Most lamentably, the parliamentary system in the country is on the decline not only at the Centre but also in the States. Parliament is bypassed. Parliamentary scrutiny is avoided. The duration of the sessions is on the decline. Interruptions are on the rise. Answers to questions are unsatisfactory and incomplete. It is easier to extract full and fair information through the Right to Information Act than by raising questions in Parliament. Even a short-duration discussion or calling attention motion does not yield results.

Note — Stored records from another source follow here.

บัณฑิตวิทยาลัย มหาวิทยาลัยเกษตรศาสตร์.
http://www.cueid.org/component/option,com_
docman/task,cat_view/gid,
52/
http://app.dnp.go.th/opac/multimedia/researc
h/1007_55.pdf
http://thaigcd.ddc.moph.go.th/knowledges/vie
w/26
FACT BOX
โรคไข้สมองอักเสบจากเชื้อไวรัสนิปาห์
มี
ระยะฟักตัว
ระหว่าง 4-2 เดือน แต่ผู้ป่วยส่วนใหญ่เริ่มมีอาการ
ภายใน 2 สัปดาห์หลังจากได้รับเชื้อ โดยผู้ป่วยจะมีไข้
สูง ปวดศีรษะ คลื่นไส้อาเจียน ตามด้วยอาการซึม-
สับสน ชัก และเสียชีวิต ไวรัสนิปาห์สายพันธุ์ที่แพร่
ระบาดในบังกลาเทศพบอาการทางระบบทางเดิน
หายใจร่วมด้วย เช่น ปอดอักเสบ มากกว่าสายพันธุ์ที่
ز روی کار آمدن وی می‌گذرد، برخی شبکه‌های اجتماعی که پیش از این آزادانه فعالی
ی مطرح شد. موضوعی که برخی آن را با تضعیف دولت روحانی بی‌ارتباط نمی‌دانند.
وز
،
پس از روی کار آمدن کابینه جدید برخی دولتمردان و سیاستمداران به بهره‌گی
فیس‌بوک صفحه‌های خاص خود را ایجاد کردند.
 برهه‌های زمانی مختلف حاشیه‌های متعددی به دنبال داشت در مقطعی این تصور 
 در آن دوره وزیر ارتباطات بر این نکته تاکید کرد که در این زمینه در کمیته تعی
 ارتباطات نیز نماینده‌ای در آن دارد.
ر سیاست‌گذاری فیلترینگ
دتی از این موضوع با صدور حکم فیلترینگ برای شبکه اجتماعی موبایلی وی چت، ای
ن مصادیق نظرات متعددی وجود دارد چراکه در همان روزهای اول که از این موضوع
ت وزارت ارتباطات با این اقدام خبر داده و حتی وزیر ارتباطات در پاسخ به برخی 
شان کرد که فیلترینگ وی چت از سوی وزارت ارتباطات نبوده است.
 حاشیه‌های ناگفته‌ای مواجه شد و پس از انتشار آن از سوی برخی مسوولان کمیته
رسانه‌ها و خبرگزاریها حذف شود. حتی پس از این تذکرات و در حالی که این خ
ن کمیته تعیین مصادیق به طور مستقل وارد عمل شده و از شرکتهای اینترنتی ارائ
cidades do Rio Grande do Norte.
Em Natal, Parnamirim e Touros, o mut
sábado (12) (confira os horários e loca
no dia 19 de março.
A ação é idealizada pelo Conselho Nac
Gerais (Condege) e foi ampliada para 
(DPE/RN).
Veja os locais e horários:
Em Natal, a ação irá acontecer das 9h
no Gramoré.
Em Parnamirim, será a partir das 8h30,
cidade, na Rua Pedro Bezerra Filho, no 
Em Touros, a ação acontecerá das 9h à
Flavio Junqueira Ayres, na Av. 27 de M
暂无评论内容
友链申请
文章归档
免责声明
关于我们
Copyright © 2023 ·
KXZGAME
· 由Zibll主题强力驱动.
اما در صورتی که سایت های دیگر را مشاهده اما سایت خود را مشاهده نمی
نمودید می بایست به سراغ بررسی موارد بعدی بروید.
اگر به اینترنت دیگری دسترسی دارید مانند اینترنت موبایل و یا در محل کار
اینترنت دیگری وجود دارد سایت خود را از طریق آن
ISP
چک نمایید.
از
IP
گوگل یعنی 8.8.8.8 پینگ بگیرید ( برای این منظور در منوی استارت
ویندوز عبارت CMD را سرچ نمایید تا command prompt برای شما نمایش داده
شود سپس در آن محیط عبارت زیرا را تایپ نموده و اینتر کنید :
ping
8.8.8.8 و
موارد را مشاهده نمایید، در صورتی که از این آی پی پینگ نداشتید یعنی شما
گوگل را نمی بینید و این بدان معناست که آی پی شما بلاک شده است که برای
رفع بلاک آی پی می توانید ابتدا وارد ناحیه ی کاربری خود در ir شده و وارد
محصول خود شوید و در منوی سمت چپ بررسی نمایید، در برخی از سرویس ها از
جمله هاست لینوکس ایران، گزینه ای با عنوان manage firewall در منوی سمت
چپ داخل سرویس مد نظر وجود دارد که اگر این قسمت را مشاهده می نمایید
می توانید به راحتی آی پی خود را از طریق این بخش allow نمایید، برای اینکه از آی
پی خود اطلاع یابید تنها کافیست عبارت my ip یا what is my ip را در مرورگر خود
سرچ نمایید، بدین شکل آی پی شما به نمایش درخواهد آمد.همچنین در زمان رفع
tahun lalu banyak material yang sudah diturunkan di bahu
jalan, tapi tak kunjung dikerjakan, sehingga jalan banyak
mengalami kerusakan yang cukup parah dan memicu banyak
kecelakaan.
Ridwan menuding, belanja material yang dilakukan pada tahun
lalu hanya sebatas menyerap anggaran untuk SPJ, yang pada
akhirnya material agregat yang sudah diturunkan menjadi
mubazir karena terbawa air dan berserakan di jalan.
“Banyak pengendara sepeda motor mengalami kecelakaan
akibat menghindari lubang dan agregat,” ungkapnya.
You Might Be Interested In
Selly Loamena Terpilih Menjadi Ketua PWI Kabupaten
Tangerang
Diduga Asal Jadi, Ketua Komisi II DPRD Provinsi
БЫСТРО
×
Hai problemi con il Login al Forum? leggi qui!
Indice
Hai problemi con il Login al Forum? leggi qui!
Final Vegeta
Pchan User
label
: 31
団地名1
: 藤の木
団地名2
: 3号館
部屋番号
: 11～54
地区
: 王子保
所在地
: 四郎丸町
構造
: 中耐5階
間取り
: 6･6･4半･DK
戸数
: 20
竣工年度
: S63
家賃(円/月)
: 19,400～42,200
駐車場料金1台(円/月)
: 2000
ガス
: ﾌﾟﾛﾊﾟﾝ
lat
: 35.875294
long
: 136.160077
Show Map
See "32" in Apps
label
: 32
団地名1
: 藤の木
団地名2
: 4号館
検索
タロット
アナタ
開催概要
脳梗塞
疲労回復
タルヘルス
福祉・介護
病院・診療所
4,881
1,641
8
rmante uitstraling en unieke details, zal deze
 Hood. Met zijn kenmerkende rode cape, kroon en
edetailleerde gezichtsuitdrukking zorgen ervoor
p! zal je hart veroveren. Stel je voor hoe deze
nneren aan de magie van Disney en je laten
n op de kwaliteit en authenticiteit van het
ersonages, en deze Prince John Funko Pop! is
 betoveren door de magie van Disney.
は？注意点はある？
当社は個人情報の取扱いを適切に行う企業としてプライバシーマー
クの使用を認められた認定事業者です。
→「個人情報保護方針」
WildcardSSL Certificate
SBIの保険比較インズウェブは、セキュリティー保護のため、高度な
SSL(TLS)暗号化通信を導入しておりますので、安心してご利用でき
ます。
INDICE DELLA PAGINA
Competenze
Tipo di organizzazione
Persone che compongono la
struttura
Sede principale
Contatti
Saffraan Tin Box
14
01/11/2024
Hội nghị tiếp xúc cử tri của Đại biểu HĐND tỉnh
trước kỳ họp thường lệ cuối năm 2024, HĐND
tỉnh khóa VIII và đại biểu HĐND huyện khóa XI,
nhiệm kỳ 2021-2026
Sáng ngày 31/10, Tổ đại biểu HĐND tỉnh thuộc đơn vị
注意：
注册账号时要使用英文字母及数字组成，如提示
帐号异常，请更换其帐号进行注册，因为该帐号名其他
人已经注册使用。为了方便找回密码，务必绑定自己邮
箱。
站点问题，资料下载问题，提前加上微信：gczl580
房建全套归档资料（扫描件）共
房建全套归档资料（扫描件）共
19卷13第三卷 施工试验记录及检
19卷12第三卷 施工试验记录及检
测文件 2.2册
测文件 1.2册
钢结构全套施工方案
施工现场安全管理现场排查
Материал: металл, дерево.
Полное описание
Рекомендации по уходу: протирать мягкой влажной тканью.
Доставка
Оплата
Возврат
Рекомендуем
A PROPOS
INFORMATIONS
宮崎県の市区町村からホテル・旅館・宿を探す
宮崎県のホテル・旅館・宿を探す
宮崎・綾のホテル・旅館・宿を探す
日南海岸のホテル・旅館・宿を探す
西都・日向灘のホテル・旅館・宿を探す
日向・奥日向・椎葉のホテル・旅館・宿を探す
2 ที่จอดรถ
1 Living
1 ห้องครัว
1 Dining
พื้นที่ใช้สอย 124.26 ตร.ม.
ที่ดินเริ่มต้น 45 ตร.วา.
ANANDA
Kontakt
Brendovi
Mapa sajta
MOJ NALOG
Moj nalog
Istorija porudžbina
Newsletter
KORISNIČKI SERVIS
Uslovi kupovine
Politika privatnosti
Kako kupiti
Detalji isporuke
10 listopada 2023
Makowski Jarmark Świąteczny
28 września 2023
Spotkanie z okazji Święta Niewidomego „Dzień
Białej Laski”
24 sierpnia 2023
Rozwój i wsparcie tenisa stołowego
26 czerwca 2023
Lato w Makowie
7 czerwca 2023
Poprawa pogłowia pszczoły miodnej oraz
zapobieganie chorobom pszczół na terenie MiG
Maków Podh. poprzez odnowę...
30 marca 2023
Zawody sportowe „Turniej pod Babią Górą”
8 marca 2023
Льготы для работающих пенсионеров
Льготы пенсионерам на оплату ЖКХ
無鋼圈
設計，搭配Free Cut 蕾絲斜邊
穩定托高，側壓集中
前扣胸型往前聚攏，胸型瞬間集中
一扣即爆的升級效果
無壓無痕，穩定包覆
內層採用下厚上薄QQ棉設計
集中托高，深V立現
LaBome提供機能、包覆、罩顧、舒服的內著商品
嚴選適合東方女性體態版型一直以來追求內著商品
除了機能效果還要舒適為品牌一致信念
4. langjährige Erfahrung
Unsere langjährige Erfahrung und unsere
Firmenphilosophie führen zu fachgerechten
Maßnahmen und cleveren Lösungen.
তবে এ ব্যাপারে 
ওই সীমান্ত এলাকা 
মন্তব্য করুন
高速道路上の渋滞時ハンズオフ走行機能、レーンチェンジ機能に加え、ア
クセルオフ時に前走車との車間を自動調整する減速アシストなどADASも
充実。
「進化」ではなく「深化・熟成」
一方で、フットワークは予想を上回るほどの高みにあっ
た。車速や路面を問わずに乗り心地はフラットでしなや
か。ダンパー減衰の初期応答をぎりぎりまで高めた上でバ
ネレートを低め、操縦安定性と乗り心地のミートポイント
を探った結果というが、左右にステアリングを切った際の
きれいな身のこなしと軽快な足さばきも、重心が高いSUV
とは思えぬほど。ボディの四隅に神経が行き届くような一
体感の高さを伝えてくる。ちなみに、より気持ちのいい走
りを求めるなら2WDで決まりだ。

On important executive decisions, Parliament’s sanction is not needed. The UPA government implemented the Aadhaar card but it does not enjoy any legislative sanction. A few years ago, a unanimous resolution was passed in the Lok Sabha calling upon the government to take effective measures to contain price rise. It did not implement the resolution. The members also could not haul up the executive for the failure. While Parliament is ignored by the government, members are not vigilant enough to enforce their rights.

Parliamentary oversight of the budgetary process has immensely weakened, leading to the executive wielding disproportionate power and acquiring clout over the process. There is no pre-budget scrutiny as in the U.S. Congress. Supplementary demands for grants are not referred to the Standing Committees. Nor are their recommendations binding on the government — they are merely an academic exercise. The demand for grants by most of the Ministries is guillotined without any discussion. The time allotted for a discussion on the Finance Bill and demands for grants is not adequate. Even after the budget is passed, the government is authorised to withdraw money from the Consolidated Fund of India, the allocation is changed, reduced, even withheld. In the current year, the government pruned the budget expenditure by at least Rs. 50,000 crore in the name of fiscal discipline, in violation of parliamentary mandate.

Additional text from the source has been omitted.